The Elements of an ASC Turnaround

While what you are about to read may seem unbelievable, this is a true story. And it may be one of the best illustrations of how following fundamental business principles is critical to effectively operating an ASC — and of the penalties paid if they are not followed properly.

 

We received a call in the summer of 2007 from a former client in a CON state who had invested in a surgery center. Here's a short profile of the center:

 

• The multi-specialty ASC was performing approximately 10,000 cases per year.
• The specialty mix consisted primarily of orthopedics, otolaryngology, pain management and endoscopy.
• The payor contracts focusing heavily on Blue Cross and commercial carriers.
• The center had moved to a new location earlier in the year in order to handle the expansion of its business and higher volumes.
• The administrator had recently left the center, while it was posting a significant loss, nearly bankrupt, and had not paid dividends in two years.
• The bank was considering foreclosing on the center’s loans.

 

How could a center of this size and volume be losing money? I agreed to fly to the center at the request of the surgery center’s governing body to assess the situation.
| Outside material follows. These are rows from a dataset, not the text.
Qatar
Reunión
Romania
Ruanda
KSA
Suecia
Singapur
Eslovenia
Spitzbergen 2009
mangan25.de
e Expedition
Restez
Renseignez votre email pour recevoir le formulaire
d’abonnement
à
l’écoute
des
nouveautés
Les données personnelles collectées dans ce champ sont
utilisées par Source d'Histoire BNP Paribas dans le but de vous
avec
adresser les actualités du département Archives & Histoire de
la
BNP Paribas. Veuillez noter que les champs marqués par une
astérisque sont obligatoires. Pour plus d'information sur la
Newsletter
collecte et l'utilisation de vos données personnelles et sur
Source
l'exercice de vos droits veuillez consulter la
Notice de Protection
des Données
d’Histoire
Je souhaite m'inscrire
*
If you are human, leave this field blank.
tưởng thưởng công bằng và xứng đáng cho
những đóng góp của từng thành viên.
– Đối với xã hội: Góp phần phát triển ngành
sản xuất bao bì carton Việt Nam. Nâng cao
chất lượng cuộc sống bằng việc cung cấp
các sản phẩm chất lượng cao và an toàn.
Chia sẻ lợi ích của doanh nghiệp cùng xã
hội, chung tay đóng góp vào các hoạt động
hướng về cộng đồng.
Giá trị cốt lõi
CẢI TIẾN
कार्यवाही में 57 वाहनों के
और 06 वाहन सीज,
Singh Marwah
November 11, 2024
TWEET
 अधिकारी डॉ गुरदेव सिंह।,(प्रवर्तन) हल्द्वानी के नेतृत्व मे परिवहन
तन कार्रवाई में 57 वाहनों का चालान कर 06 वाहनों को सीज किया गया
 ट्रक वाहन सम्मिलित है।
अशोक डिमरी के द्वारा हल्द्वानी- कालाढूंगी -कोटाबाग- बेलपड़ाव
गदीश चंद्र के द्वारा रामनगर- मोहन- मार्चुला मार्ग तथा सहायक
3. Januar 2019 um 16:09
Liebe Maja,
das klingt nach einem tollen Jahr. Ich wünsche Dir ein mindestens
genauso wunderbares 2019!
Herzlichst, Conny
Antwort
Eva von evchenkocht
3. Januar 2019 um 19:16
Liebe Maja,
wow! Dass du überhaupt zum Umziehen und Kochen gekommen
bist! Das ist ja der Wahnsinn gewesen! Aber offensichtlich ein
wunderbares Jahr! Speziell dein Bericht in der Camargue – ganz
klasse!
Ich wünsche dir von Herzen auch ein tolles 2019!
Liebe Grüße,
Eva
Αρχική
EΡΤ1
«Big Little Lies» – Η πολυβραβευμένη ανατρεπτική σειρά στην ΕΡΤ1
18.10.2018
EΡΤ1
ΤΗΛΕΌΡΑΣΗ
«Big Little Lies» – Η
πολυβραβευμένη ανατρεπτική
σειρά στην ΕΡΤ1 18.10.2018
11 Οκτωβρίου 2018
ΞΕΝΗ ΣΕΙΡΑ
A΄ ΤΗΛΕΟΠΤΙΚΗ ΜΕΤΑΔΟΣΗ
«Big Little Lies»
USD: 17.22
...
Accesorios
Here are the steps taken for one of the most remarkable turnarounds I've been involved in.

 

Element 1: The Diagnostic
The first thing you must do is perform a financial diagnostic and benchmark against other centers to identify areas of concern. This means gathering financial and operational information including a staffing analysis, inventory analysis, and collection and accounts receivable reports.

 

We used this data to benchmark the center against similar surgery centers using our database as well as other widely available benchmark information. The results were surprising: Staffing and supply costs were excellent, and well within acceptable standards.

 

However, we did find several issues:

 

1. Revenue per case was very low based on the mix of cases and the payor mix.
2. Accounts receivable were not accurate because the center was transitioning from cash accounting to accrual accounting.
3. Expenses in certain categories looked very high (more detail would be needed to determine what, if any, rationale was behind this).
4. The center was unable to determine its accounts payable situation since it did not keep a traditional general ledger, but rather used an unusual accounting system that only the former administrator understood.
5. With the center’s current debt, it would be unable to pay dividends with current bank loan covenants in place.

 

Element 2: The On-Site Assessment
You cannot run a surgery center from a spreadsheet alone. You must meet with the staff, physicians and those in management positions to understand the issues impacting the center; you must conduct physician interviews to obtain feedback on the staff and their impressions of the center. As you undertake these tasks, focus on assessing the following areas:

 

• Business office functions — collections, billing, coding, cash management, accounts payable, fee schedule, payer contracts, staff understanding of the MIS system.

• Clinical functions — inventory, turnaround times, policies and procedures, staffing, and adherence to a sound quality assurance and risk management program.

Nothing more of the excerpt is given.